Preach ’em, cowboy

Nashville church draws hundreds of worshippers

? Wearing a cowboy hat, boots and string tie, Harry Yates doesn’t look like a typical preacher.

And the Texas Troubadour Theatre he’s standing in front of — with its neon Texas-shaped sign flanked by guitars — is not your normal church building.

But that is part of the attraction of the Nashville Cowboy Church, which draws several hundred worshippers each Sunday and has thousands more listening on the radio or via the Internet. Similar cowboy churches are popping up around the country.

In Nashville, cowboy hats are passed around as offering plates, and a 10-piece band up on the stage plays about 45 minutes of live country gospel music before Yates gives a simple sermon about how people need a “personal relationship with Jesus” to get into heaven.

“I found it refreshing,” said Charles Hanson, who recently moved from Sacramento, Calif., and wore his own cowboy hat to his first service in Nashville. “There’s not a lot of pomp and circumstance.
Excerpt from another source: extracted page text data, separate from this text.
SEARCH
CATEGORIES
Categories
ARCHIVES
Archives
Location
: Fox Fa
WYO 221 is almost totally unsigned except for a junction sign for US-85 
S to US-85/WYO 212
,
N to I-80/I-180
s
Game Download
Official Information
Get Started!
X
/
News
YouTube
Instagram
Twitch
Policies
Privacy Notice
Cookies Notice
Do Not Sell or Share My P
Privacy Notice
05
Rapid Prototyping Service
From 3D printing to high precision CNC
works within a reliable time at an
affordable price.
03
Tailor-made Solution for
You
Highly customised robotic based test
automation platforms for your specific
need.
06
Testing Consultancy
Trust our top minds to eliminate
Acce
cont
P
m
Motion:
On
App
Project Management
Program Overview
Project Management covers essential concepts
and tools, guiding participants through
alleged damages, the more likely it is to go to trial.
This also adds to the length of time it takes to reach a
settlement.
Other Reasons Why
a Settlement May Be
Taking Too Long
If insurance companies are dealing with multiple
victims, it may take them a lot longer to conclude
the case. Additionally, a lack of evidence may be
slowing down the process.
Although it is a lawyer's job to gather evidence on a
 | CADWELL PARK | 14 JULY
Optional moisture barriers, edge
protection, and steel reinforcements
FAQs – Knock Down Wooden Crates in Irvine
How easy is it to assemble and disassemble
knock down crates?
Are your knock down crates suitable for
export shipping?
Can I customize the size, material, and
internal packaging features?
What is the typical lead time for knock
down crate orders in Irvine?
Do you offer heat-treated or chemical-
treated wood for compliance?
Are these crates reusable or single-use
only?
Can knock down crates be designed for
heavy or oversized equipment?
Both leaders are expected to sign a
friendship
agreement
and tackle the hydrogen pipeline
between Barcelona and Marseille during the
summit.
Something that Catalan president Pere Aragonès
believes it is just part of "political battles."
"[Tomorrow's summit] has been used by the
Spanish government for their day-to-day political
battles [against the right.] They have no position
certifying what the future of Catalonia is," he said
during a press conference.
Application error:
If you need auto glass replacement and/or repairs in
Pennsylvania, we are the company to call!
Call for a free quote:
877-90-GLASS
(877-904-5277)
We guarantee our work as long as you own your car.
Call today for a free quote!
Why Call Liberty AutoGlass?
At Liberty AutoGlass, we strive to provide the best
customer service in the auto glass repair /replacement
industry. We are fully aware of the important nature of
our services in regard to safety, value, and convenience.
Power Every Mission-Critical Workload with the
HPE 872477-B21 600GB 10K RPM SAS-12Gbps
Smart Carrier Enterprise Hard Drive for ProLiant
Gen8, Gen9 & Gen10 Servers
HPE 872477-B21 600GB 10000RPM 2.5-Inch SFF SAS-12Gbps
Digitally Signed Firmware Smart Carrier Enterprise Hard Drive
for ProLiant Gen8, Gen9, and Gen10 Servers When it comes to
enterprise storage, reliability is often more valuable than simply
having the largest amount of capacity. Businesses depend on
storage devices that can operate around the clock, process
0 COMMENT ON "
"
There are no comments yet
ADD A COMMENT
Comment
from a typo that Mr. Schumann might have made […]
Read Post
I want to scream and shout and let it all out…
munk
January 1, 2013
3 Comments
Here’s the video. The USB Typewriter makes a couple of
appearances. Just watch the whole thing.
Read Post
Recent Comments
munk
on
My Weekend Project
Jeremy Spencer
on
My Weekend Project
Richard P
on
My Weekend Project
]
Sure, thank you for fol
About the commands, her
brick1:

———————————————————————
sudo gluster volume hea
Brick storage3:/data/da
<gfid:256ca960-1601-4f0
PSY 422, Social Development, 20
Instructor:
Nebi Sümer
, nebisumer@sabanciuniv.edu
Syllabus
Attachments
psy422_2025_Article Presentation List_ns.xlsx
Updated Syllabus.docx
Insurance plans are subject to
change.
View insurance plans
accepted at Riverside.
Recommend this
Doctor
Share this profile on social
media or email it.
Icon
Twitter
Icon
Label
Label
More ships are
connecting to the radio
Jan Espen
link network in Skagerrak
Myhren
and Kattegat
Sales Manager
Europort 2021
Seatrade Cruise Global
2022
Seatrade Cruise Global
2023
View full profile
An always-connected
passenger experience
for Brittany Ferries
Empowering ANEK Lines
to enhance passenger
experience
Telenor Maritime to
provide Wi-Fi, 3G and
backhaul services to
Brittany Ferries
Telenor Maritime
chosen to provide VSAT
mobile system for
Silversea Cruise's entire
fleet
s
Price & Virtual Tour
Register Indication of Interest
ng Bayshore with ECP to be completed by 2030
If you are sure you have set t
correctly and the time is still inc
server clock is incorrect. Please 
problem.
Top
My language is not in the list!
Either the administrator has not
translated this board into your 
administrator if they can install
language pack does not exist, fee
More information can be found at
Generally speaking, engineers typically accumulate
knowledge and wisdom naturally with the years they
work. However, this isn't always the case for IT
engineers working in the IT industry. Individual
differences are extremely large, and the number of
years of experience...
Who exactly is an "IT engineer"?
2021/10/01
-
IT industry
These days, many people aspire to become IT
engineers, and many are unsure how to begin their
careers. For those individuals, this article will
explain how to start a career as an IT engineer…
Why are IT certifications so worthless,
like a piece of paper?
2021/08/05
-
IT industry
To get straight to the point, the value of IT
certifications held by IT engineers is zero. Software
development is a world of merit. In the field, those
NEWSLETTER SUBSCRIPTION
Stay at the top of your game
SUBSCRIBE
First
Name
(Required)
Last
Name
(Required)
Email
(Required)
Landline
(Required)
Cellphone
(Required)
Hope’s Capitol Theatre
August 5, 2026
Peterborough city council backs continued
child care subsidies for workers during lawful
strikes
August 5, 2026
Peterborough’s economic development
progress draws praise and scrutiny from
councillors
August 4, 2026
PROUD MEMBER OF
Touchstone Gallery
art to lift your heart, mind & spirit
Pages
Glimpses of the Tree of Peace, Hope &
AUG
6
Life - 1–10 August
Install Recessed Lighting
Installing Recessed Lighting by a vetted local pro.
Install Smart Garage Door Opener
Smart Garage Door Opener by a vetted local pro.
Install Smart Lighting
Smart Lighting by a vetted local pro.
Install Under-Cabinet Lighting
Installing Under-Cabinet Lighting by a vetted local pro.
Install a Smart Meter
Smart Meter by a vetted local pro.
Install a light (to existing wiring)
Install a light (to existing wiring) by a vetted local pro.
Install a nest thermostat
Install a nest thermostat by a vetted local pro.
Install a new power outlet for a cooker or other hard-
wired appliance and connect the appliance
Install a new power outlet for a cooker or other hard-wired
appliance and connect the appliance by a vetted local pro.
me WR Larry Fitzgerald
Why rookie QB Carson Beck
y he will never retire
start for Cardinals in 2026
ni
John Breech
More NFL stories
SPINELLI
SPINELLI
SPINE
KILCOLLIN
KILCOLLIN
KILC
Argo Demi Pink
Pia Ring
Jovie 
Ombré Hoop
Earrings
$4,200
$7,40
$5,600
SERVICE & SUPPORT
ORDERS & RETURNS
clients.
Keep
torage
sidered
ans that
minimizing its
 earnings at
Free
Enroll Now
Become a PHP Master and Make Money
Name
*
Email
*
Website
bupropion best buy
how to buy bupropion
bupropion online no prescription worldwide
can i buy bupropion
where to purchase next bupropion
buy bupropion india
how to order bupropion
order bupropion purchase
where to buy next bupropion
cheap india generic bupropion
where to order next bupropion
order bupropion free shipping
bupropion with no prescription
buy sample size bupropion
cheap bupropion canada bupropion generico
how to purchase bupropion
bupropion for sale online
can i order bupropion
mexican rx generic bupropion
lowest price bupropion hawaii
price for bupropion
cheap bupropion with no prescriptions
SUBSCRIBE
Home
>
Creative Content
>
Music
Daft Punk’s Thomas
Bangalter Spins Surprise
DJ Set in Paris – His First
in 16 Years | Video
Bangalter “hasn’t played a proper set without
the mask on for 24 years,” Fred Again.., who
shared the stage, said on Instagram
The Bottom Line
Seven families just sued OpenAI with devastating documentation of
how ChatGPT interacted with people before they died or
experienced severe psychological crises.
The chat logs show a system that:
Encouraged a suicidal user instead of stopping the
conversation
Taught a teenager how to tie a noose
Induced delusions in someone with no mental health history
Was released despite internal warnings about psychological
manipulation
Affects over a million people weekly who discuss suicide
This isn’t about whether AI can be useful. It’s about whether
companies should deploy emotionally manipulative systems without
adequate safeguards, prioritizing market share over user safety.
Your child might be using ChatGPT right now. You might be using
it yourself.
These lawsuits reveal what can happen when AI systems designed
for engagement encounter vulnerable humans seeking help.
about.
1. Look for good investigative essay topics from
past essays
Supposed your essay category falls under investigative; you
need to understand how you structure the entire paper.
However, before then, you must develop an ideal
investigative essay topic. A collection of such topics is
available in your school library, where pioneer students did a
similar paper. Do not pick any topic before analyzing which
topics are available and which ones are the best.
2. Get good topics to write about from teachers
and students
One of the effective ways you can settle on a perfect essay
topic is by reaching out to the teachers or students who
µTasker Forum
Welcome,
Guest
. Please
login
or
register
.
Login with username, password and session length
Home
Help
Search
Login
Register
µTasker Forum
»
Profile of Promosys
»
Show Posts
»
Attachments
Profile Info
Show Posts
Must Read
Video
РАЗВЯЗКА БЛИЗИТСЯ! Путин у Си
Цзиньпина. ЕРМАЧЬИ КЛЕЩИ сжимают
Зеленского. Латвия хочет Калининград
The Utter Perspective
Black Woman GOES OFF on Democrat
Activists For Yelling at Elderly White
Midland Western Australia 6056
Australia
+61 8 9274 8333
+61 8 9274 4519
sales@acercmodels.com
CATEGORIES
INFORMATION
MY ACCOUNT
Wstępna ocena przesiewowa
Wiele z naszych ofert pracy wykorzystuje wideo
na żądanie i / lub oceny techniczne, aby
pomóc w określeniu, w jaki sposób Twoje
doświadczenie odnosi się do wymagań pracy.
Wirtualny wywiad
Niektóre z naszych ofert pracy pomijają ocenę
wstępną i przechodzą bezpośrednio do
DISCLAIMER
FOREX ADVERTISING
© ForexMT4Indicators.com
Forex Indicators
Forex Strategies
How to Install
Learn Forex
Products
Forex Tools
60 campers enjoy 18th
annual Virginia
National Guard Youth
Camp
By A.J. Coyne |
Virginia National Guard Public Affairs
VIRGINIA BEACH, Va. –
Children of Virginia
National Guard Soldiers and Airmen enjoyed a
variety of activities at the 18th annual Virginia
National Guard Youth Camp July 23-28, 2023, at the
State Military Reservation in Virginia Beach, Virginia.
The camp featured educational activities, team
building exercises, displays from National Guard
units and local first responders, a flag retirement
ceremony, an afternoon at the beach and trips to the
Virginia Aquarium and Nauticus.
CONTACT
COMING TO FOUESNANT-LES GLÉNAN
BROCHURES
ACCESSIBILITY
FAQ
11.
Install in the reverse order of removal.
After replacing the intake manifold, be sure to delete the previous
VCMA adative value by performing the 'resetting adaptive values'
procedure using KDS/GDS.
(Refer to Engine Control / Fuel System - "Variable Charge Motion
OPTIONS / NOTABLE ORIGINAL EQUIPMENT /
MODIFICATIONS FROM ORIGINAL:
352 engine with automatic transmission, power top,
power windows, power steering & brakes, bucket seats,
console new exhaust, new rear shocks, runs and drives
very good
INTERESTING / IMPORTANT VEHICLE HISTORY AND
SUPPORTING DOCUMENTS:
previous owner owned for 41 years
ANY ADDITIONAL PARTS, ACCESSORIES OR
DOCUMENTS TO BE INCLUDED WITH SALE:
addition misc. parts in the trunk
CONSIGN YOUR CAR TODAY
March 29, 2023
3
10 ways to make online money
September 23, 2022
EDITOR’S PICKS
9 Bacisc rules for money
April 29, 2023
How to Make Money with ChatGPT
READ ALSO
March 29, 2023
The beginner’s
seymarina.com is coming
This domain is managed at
You’re getting the word of God straight from the heart.”

Also popular is the come-as-you-are attitude — be it jeans, overalls or shorts.

“It wasn’t like when I went to church as a little girl and had to dress up and be as pretty as the Joneses. This wasn’t a society church. Nobody cared if I came in T-shirt and shorts or my best Western outfit,” said Phebe Clark Mertes of College Station, Texas, who coordinates the Cowboy Church Network’s Internet listing. “Everybody just loves a cowboy.”

A recent search of her site found 288 cowboy churches in the United States, and a school for cowboy ministers is scheduled to open next month in Midland, Texas.

In 1990, Yates and wife, Joanne (the youngest sister of the late singer Johnny Cash), had a traveling ministry, but decided to settle down and held their first cowboy church service in a Nashville bar.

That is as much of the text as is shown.